My brother David Robins died August 25 at his home in Boca after a long valiant fight against brain cancer. He was 54, my baby brother and only sibling. As recently as May he was chipper and functioning well enough to pick me up when I landed at West Palm Beach airport. By the time of my mid-July visit, however, he had lost his mobility and balance. Around August 12, his wife Marni called and said to come down for what was to be a final visit. I immediately ordered my brother a few collections of Three Stooges DVD boxed sets, which arrived when I did a few days later.

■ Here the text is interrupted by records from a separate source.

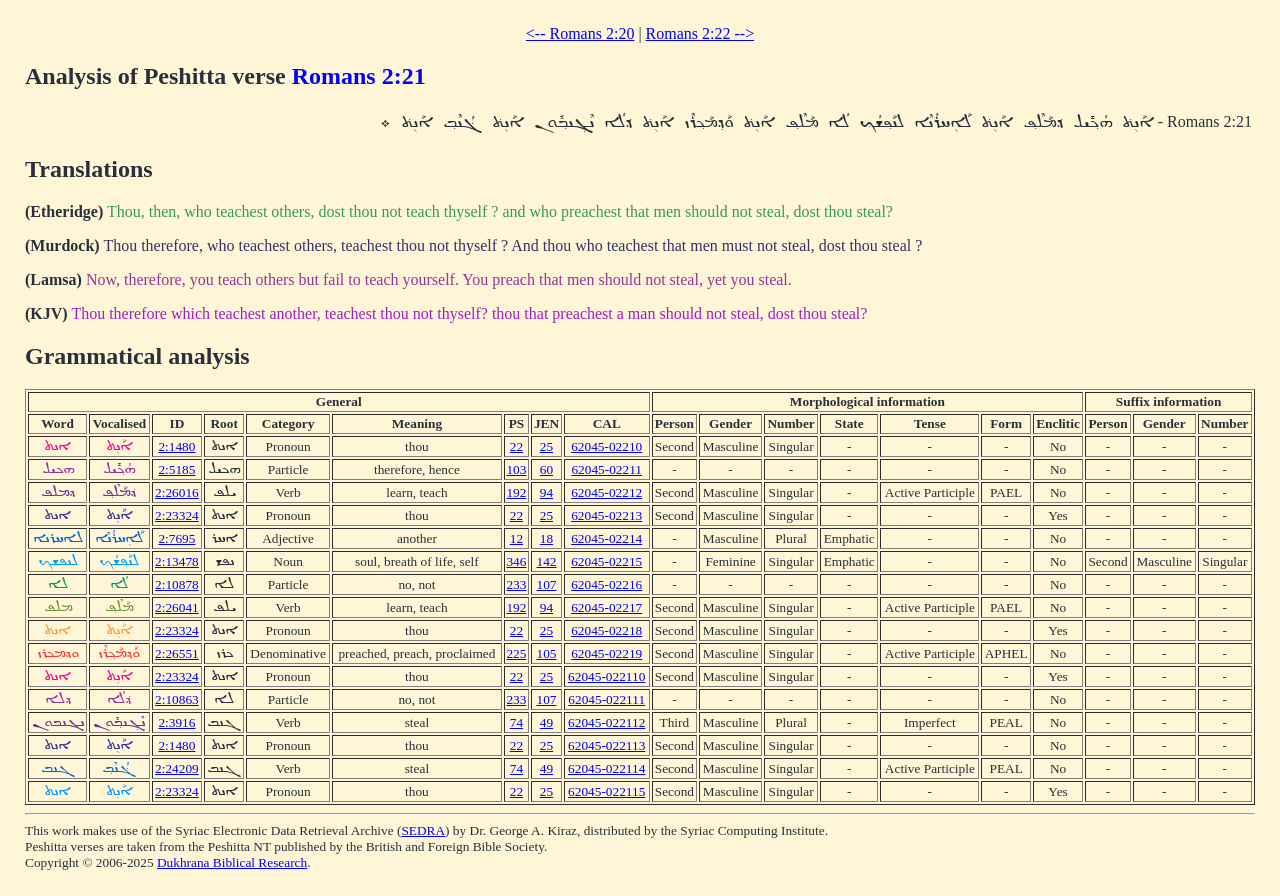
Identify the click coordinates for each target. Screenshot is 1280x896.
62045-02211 (606, 469)
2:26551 (177, 653)
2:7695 (176, 538)
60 (546, 469)
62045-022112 (606, 722)
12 (516, 538)
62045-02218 (606, 630)
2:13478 (177, 561)
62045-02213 (606, 515)
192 (516, 492)
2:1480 (176, 446)
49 (546, 722)
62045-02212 (606, 492)
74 (516, 722)
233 (516, 584)
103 (516, 469)
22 (516, 446)
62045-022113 (606, 745)
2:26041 (177, 607)
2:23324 (177, 515)
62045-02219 (606, 653)
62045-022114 (606, 768)
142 (546, 561)
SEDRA (423, 830)
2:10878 (177, 584)
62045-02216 (606, 584)
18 (546, 538)
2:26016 (177, 492)
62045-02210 (606, 446)
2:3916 (176, 722)
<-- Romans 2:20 (580, 33)
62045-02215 (606, 561)
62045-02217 (606, 607)
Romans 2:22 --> (700, 33)
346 (516, 561)
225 (516, 653)
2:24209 (177, 768)
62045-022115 (606, 791)
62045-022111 (606, 699)
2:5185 (176, 469)
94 (546, 492)
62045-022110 (606, 676)
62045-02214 (606, 538)
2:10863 (177, 699)
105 (546, 653)
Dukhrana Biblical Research (232, 862)
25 (546, 446)
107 (546, 584)
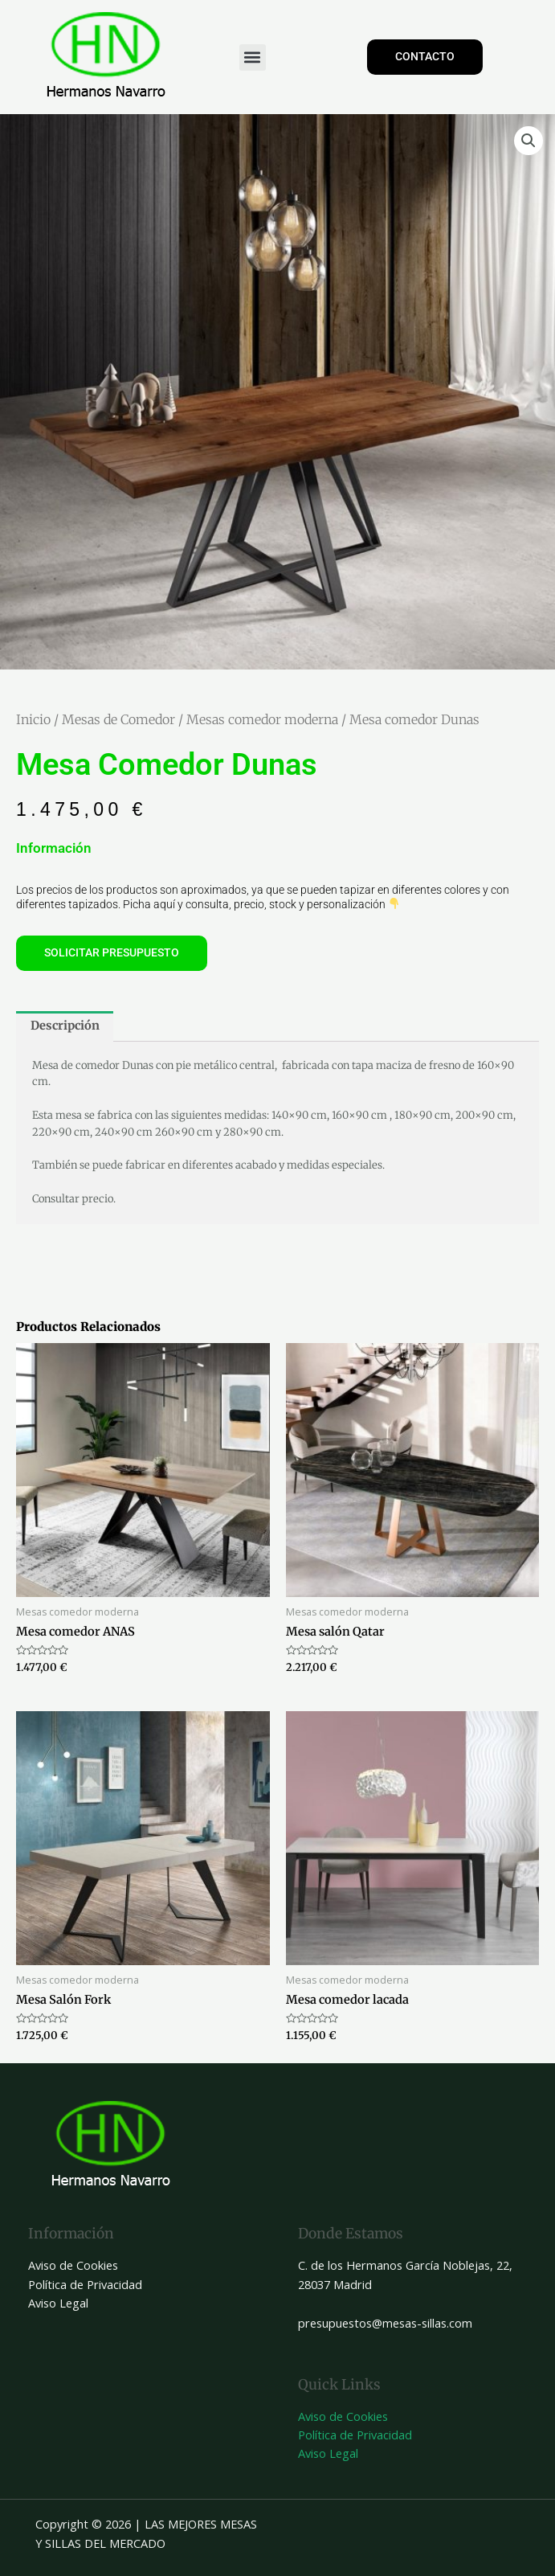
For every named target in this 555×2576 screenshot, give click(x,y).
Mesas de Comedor (118, 719)
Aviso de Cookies (73, 2265)
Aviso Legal (58, 2303)
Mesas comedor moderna (262, 719)
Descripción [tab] (65, 1025)
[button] (252, 57)
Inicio (33, 719)
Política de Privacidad (85, 2284)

I found myself staying in a nearby hotel for the next 9 days, the toughest part of which was, no music. So I went to a Best Buy and bought a $30 boom box and a copy of Spoon's then-new "Ga Ga Ga Ga Ga" (with a second Best Buy-online bonus disc.) Spoon was my psyche-up music for the week and a half before my brother died. "Don't Make Me A Target" kept the adrenaline flowing...of course, since then, it's been difficult to listen to, as does so much music that has powerful associations with my brother. I was also spending time with Spoon's outstanding 2005 album, "Gimme Fiction," with a title song that to me sounds like a refracted mirror image of John Lennon's "Gimme Some Truth." My favorite song from "Gimme Fiction"—in fact, my favorite Spoon song—is "The Two Sides of Monsieur Valentine," an exciting, enigmatic track that I really wanted to play for my brother as he lay in the hospice bed in his bedroom at home in the days before he died. He was already pretty much comatose, and I wondered if it would elicit any kind of response—eye blinks, lip movement, whatever. I never got around to doing it, which actually is a very small regret indeed. And if I had, I would probably have never been able to listen to the song again. As it is, it has been months, and will be many more months, until I even try.